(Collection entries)
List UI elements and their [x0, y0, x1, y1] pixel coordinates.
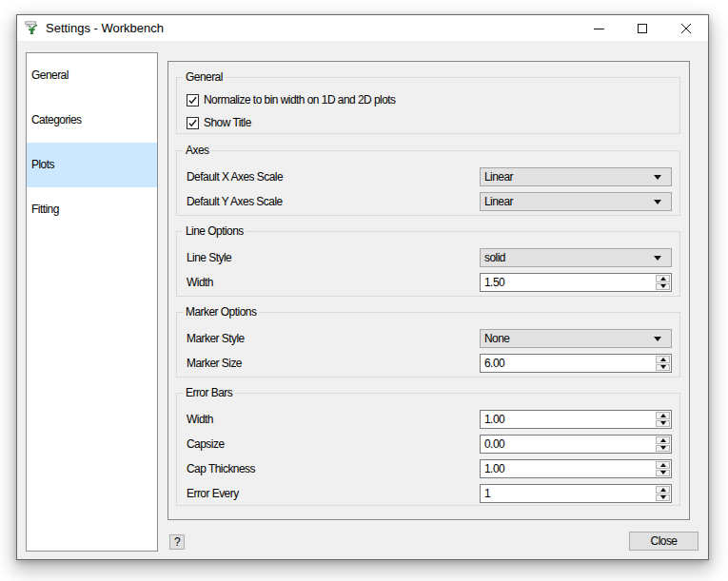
- spin-down-button[interactable]: [656, 364, 670, 372]
- line-width-row: Width 1.50: [177, 273, 679, 292]
- help-button[interactable]: ?: [169, 534, 185, 550]
- default-y-axes-scale-label: Default Y Axes Scale: [187, 192, 283, 211]
- combobox-value: None: [484, 330, 510, 347]
- spin-up-button[interactable]: [656, 486, 670, 494]
- spinbox-value: 1.50: [484, 274, 504, 291]
- spin-down-button[interactable]: [656, 283, 670, 291]
- close-window-button[interactable]: [664, 15, 708, 41]
- spin-up-icon: [660, 463, 666, 467]
- spinbox-value: 1.00: [484, 411, 504, 428]
- spin-up-icon: [660, 358, 666, 361]
- default-y-axes-scale-row: Default Y Axes Scale Linear: [177, 192, 679, 211]
- plots-settings-panel: General Normalize to bin width on 1D and…: [167, 61, 690, 520]
- spin-up-button[interactable]: [656, 412, 670, 419]
- capsize-spinbox[interactable]: 0.00: [480, 435, 672, 454]
- group-line-options: Line Options Line Style solid Width 1.50: [176, 231, 680, 297]
- spin-up-button[interactable]: [656, 436, 670, 444]
- marker-size-row: Marker Size 6.00: [177, 354, 679, 373]
- marker-style-combobox[interactable]: None: [480, 329, 672, 348]
- spinbox-value: 0.00: [484, 436, 504, 453]
- group-axes-title: Axes: [183, 144, 211, 157]
- spin-buttons: [656, 461, 670, 476]
- spin-up-button[interactable]: [656, 356, 670, 363]
- checkmark-icon: [187, 95, 198, 106]
- default-x-axes-scale-label: Default X Axes Scale: [187, 167, 283, 186]
- error-every-label: Error Every: [187, 484, 239, 503]
- group-line-options-title: Line Options: [183, 224, 246, 238]
- window-title: Settings - Workbench: [46, 15, 164, 41]
- group-general: General Normalize to bin width on 1D and…: [176, 77, 680, 134]
- spin-down-button[interactable]: [656, 445, 670, 453]
- sidebar-item-general[interactable]: General: [27, 53, 157, 98]
- line-style-combobox[interactable]: solid: [480, 248, 672, 267]
- capsize-row: Capsize 0.00: [177, 435, 679, 454]
- sidebar-item-fitting[interactable]: Fitting: [27, 187, 157, 232]
- spin-buttons: [656, 275, 670, 290]
- error-bar-width-spinbox[interactable]: 1.00: [480, 410, 672, 429]
- group-marker-options: Marker Options Marker Style None Marker …: [176, 312, 680, 378]
- normalize-bin-width-checkbox-row[interactable]: Normalize to bin width on 1D and 2D plot…: [187, 93, 396, 107]
- spin-down-icon: [660, 284, 666, 288]
- spin-buttons: [656, 356, 670, 371]
- line-style-row: Line Style solid: [177, 248, 679, 267]
- spin-up-icon: [660, 277, 666, 281]
- default-y-axes-scale-combobox[interactable]: Linear: [480, 192, 672, 211]
- spin-buttons: [656, 486, 670, 501]
- normalize-bin-width-label: Normalize to bin width on 1D and 2D plot…: [204, 93, 396, 107]
- spin-buttons: [656, 436, 670, 452]
- error-every-spinbox[interactable]: 1: [480, 484, 672, 503]
- chevron-down-icon: [654, 256, 661, 261]
- group-error-bars-title: Error Bars: [183, 386, 235, 399]
- sidebar-item-categories[interactable]: Categories: [27, 98, 157, 143]
- maximize-button[interactable]: [620, 15, 664, 41]
- capsize-label: Capsize: [187, 435, 225, 454]
- minimize-icon: [594, 29, 604, 29]
- spinbox-value: 6.00: [484, 355, 504, 372]
- category-list: General Categories Plots Fitting: [26, 52, 158, 552]
- marker-style-label: Marker Style: [187, 329, 245, 348]
- show-title-checkbox-row[interactable]: Show Title: [187, 116, 251, 129]
- line-style-label: Line Style: [187, 248, 231, 267]
- spin-down-icon: [660, 446, 666, 450]
- close-button[interactable]: Close: [629, 532, 698, 551]
- titlebar[interactable]: Settings - Workbench: [17, 15, 708, 41]
- spin-up-icon: [660, 488, 666, 492]
- spin-down-icon: [660, 365, 666, 369]
- marker-size-label: Marker Size: [187, 354, 242, 373]
- spin-down-button[interactable]: [656, 420, 670, 428]
- chevron-down-icon: [654, 337, 661, 341]
- show-title-label: Show Title: [204, 116, 251, 129]
- checkmark-icon: [187, 118, 198, 128]
- combobox-value: Linear: [484, 193, 513, 210]
- marker-size-spinbox[interactable]: 6.00: [480, 354, 672, 373]
- normalize-bin-width-checkbox[interactable]: [187, 94, 199, 107]
- settings-dialog-window: Settings - Workbench General Categories …: [16, 14, 709, 560]
- line-width-label: Width: [187, 273, 213, 292]
- spin-down-button[interactable]: [656, 494, 670, 502]
- combobox-value: Linear: [484, 168, 513, 185]
- line-width-spinbox[interactable]: 1.50: [480, 273, 672, 292]
- show-title-checkbox[interactable]: [187, 117, 199, 129]
- spin-up-icon: [660, 414, 666, 417]
- group-error-bars: Error Bars Width 1.00 Capsize 0.00: [176, 393, 680, 506]
- chevron-down-icon: [654, 175, 661, 180]
- spin-down-icon: [660, 421, 666, 425]
- spinbox-value: 1.00: [484, 460, 504, 477]
- minimize-button[interactable]: [577, 15, 620, 41]
- mantid-logo-icon: [25, 21, 39, 35]
- error-bar-width-row: Width 1.00: [177, 410, 679, 429]
- cap-thickness-row: Cap Thickness 1.00: [177, 459, 679, 478]
- marker-style-row: Marker Style None: [177, 329, 679, 348]
- spin-up-button[interactable]: [656, 461, 670, 469]
- spin-down-icon: [660, 495, 666, 499]
- sidebar-item-plots[interactable]: Plots: [27, 143, 157, 187]
- spinbox-value: 1: [484, 485, 490, 502]
- default-x-axes-scale-combobox[interactable]: Linear: [480, 167, 672, 186]
- close-icon: [680, 23, 692, 34]
- spin-down-button[interactable]: [656, 470, 670, 477]
- cap-thickness-spinbox[interactable]: 1.00: [480, 459, 672, 478]
- maximize-icon: [638, 24, 647, 33]
- chevron-down-icon: [654, 200, 661, 204]
- spin-up-button[interactable]: [656, 275, 670, 282]
- cap-thickness-label: Cap Thickness: [187, 459, 255, 478]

Instructions for the task: Please say how many lines in the records above contain the word "value", giving the number alone.

Expected answer: 9